As circumstances change, the President must adapt character, choices, and execution–or fail.  World War II prompted Ford’s conversion from isolationism to internationalism.  For much of his career, Ford was a Cold War hawk—yet he also sought a nuclear disarmament treaty with the Soviets and presided over the withdrawal from Vietnam without victory.  Ford was a consummate legislative leader who was unable to translate that skill into a successful legislative program once he occupied the Oval Office. 

 

Of course, the interdependence can work in other directions as well.  Ford gambled that his choices about healing, openness, and pardons for the accused would temper the popular distrust of the presidency—yet for the balance of his incumbency, it inflamed the distrust.  Execution can affect choices: Ford’s maladroit TV addresses and debates diminished his popular support and narrowed his range of political flexibility.

 

Interdependence and feedback suggest a richer way to think about presidential power and leadership.  Actions or positions taken in any of the five elements in the system feed back to other parts of the system.   The following figure gives the general idea: each arrow indicates one path of the feedback.  Obviously, this can get complicated.  But the chief implication is that simple explanations about the success or failure of a President are probably incomplete, incoherent, and/or wrong.

clip_image002

Conclusion

 

Our exploration of leadership in the presidency of Gerald Ford offers many possible insights.  Several of them warrant more discussion over the year ahead:

1.      Five buckets.  We seemed to collect our thinking around circumstances, character, choices, execution, and outcomes.  Do these buckets suffice?  Are there more? 

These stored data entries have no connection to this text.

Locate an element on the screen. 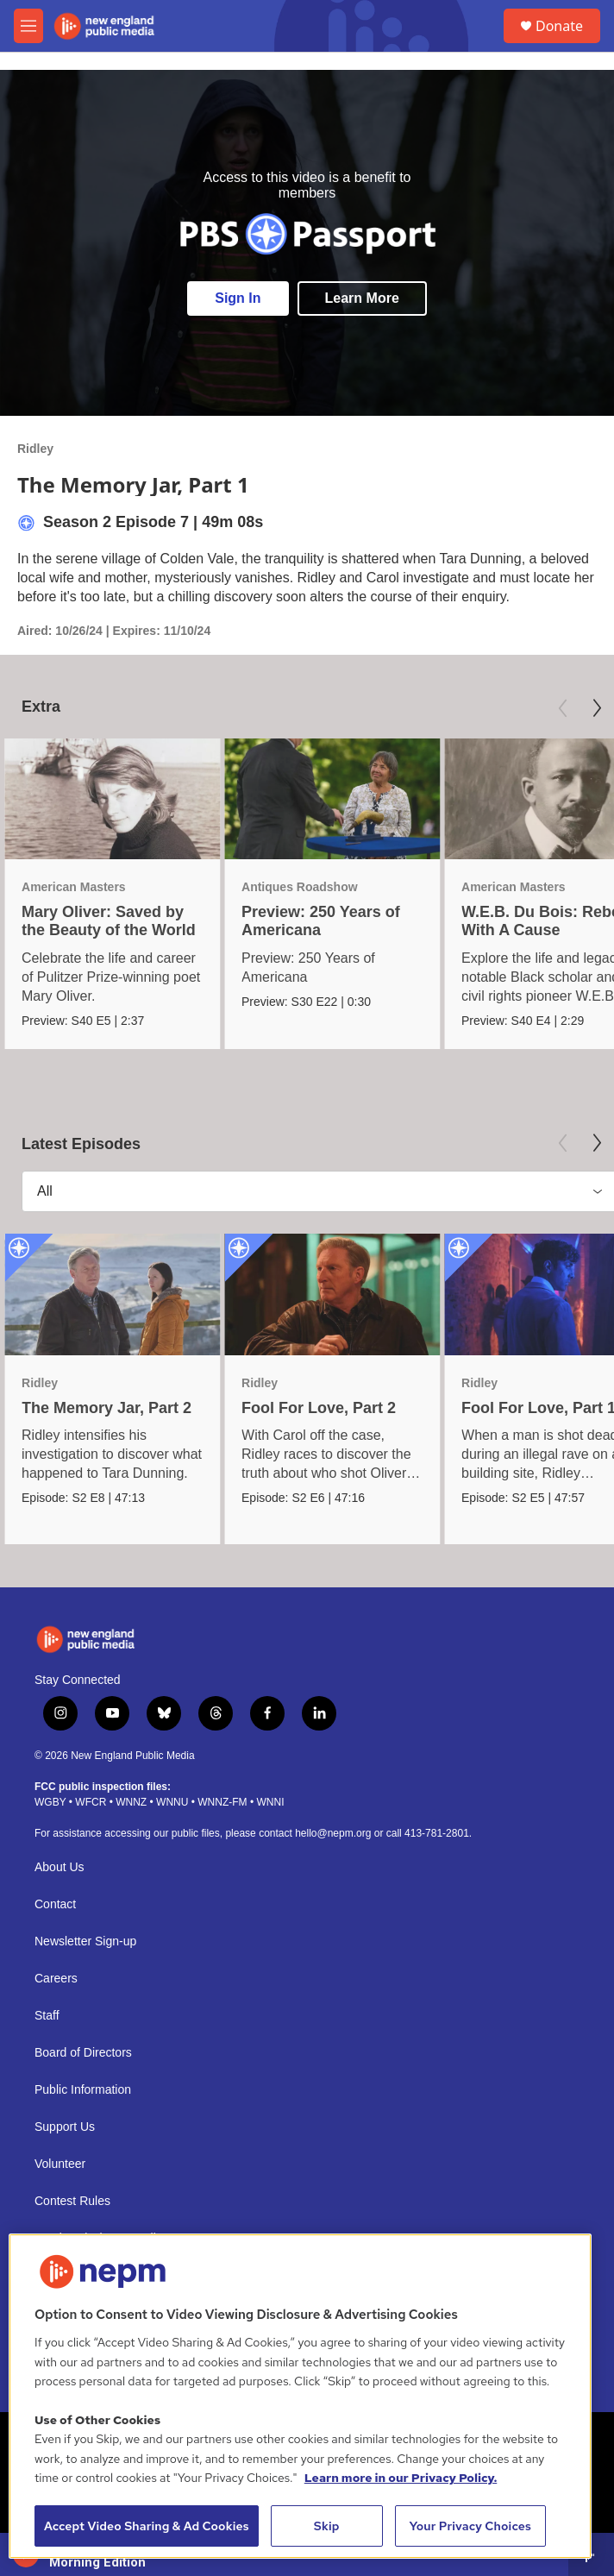 Image resolution: width=614 pixels, height=2576 pixels. WNNZ-FM is located at coordinates (222, 1802).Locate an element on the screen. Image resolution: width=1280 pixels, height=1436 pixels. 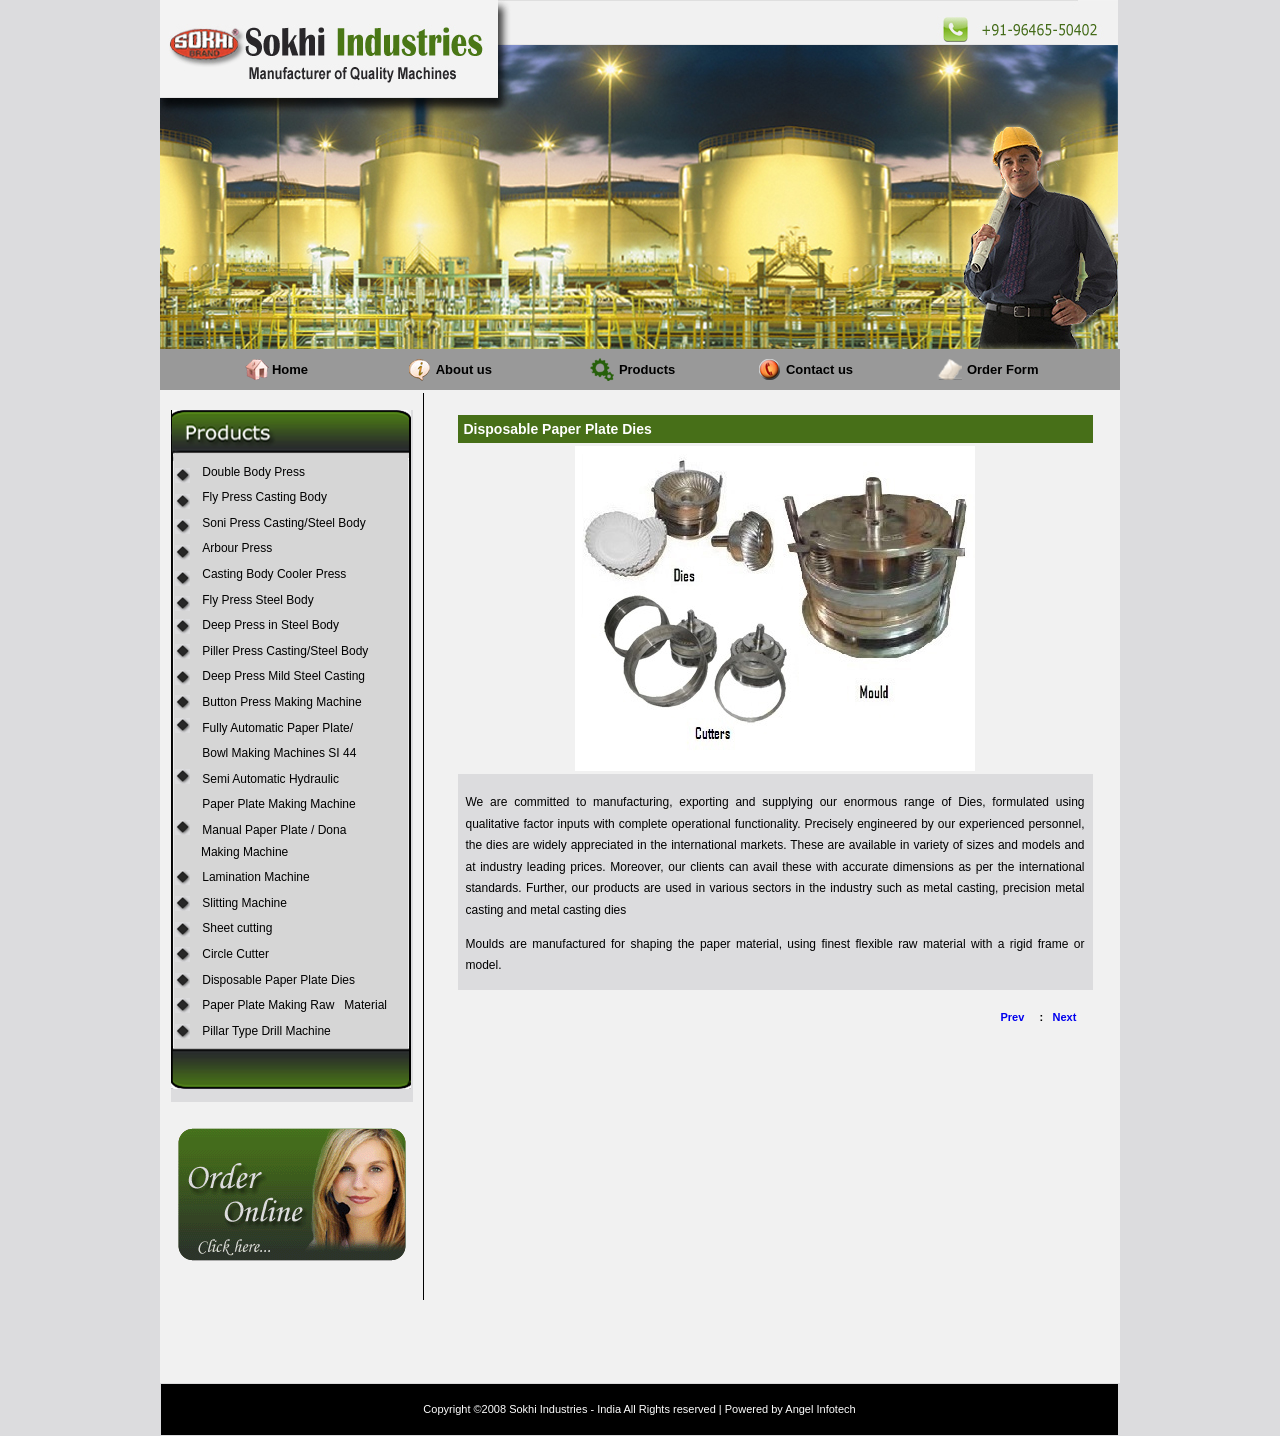
Fly Press Casting Body is located at coordinates (264, 497).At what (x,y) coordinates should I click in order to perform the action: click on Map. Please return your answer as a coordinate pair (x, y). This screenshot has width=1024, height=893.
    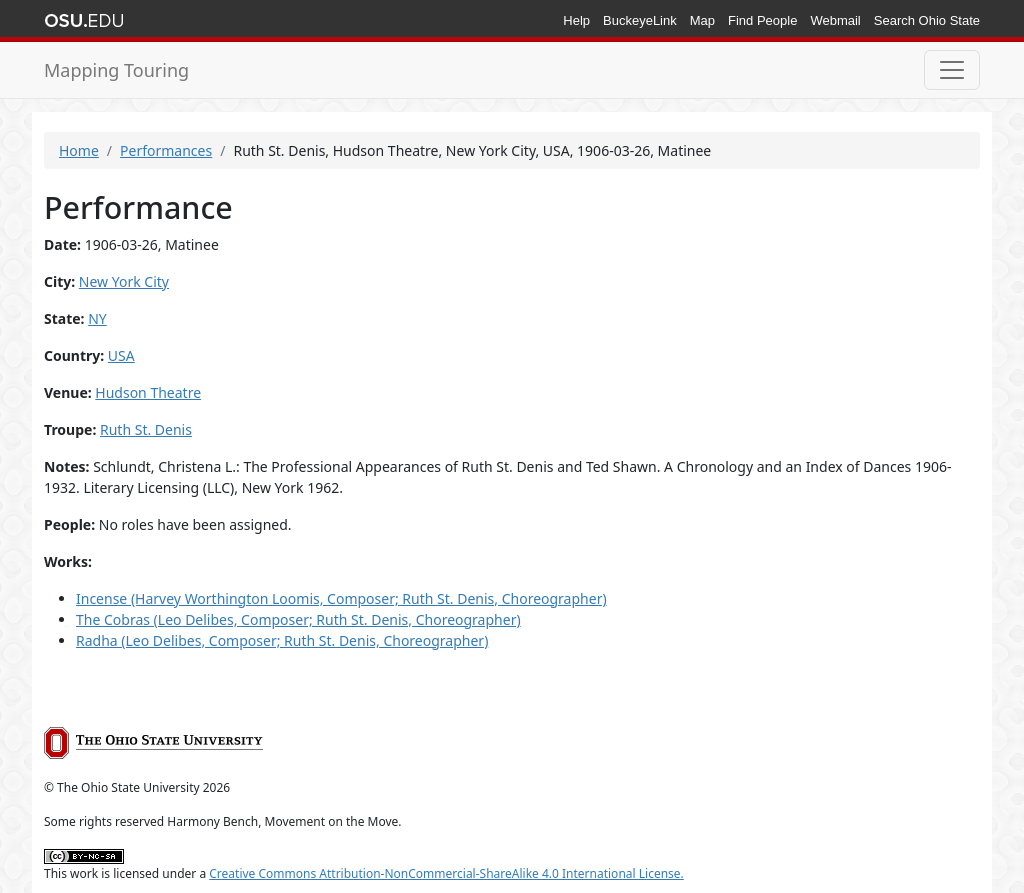
    Looking at the image, I should click on (702, 20).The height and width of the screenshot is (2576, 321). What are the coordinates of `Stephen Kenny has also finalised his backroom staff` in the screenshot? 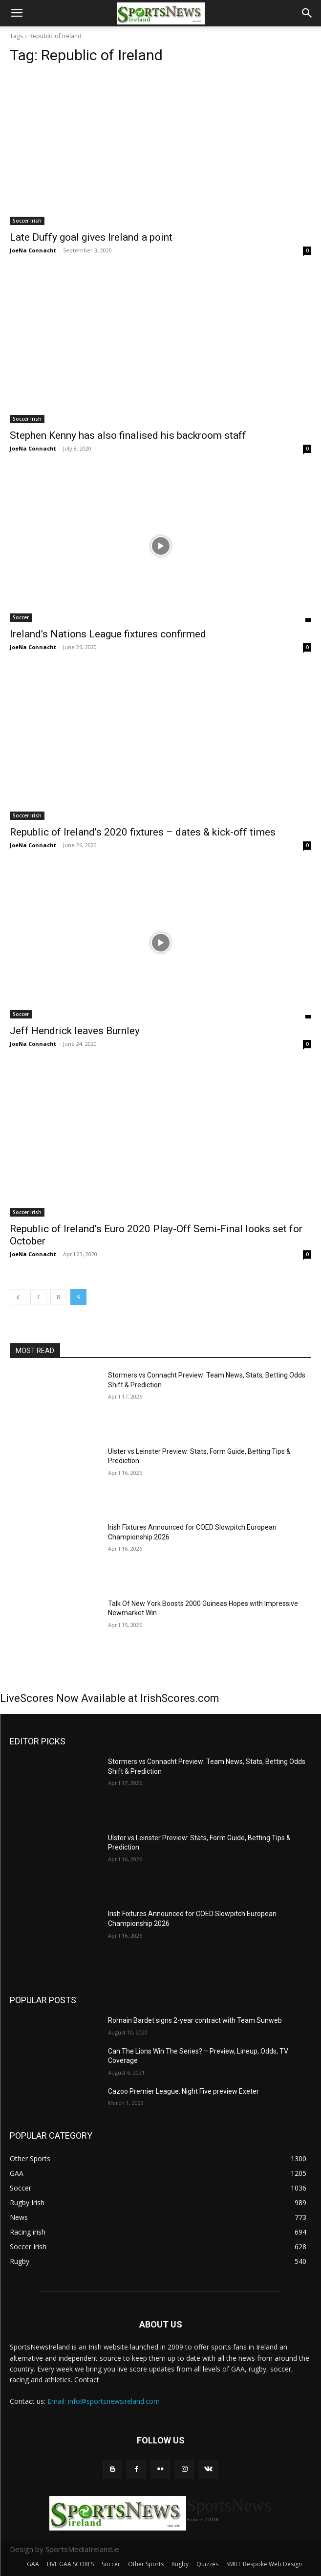 It's located at (128, 435).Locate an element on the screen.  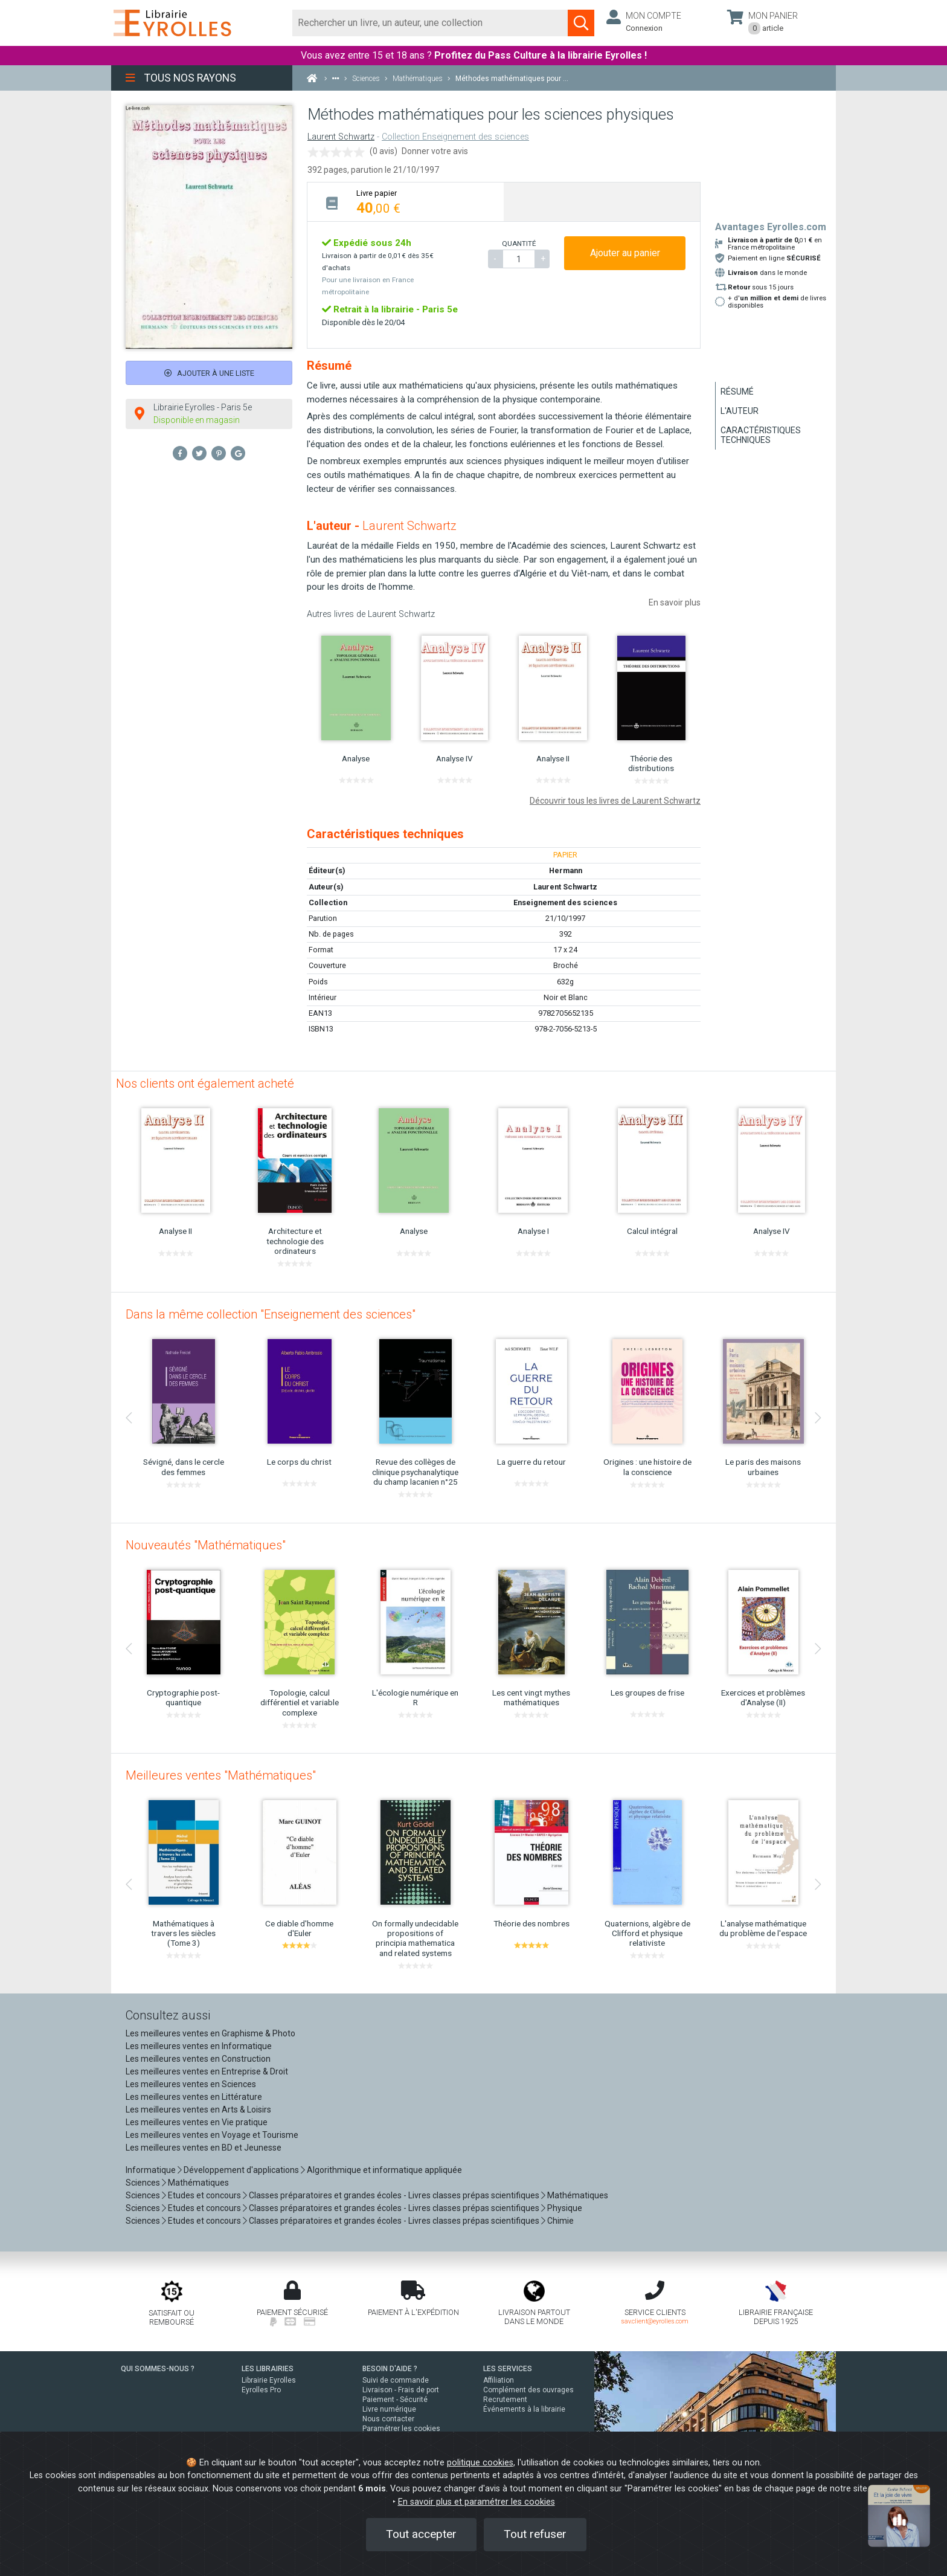
Les meilleures ventes en Entreprise & Droit is located at coordinates (207, 2071). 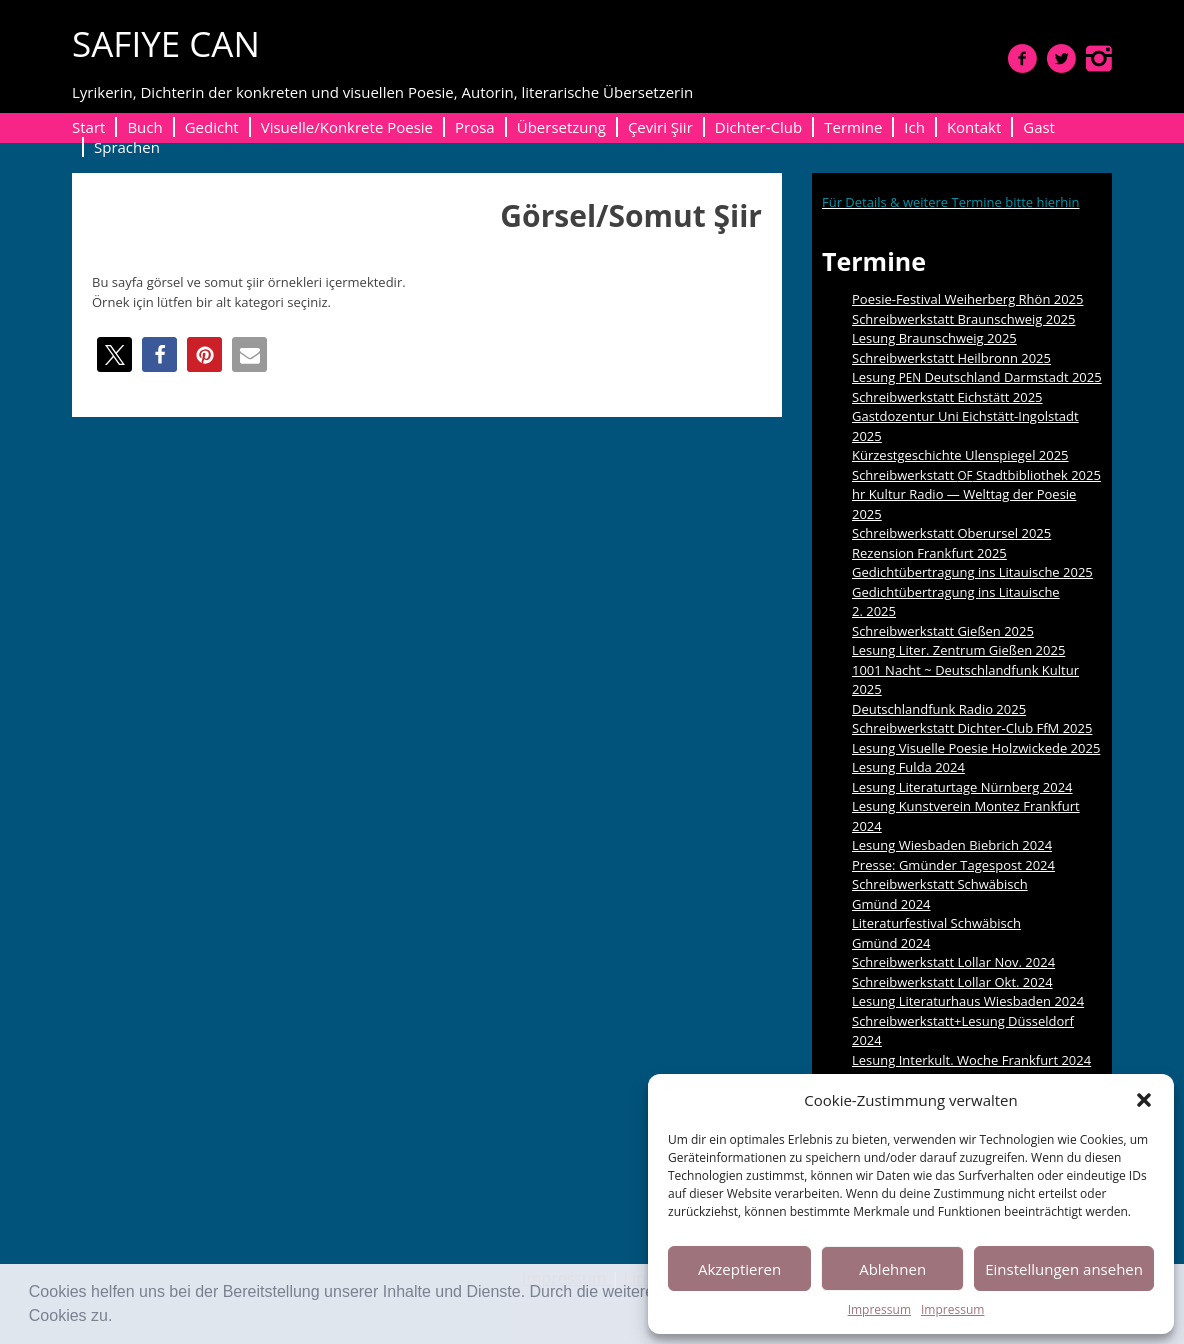 I want to click on Lesung Braunschweig 2025, so click(x=934, y=338).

2.      A presidency is dynamic, not static.  An assessment of the president at one moment in time may be overshadowed by the next moment, as the volatility of polling results shows.  How shall we take into account dynamism and mutability as we assess the President’s use of power and implementation of leadership?

3.      Feedback matters.  Let’s reflect on how one dimension of presidential leadership affects the other dimensions as time progresses.  Maybe good leadership is about managing well the interactions among the buckets.   As we consider the record of a leader, where and how does feedback among leadership elements prove consequential?

4.      If feedback matters, then performance of a leader is contingent, because the impact of feedback is uncertain.  For instance, we can’t just say that “if the President has a strong majority in Congress, a strong character, or excellent communication skills, then success will happen.”  At best, you can say, “it depends.”  Therefore, perhaps we should try to step into the President’s shoes and re-create the odds of success that underlay the President’s choices.

5.      Learning matters.  If a leader is inundated with feedback among these components, then paying attention and adapting well is important.  The foundation for doing this is a learning mindset.   (For more on this, see Carol Dweck’s book, Mindset: The New Psychology of Success.)  Of course, the President could be motivated to be bold and self-confident, to take charge, and give orders, all of which militate against listening well, reflecting, and tolerating dissent.  Therefore, perhaps we should consider how well the Presidents listen and learn.

 

“Power always reveals,” said Robert Caro.  I think he got that right.  Our reading of Gerald Ford reveals a host of insights about power and leadership.  There are more to come as we turn to Jimmy Carter and his successors.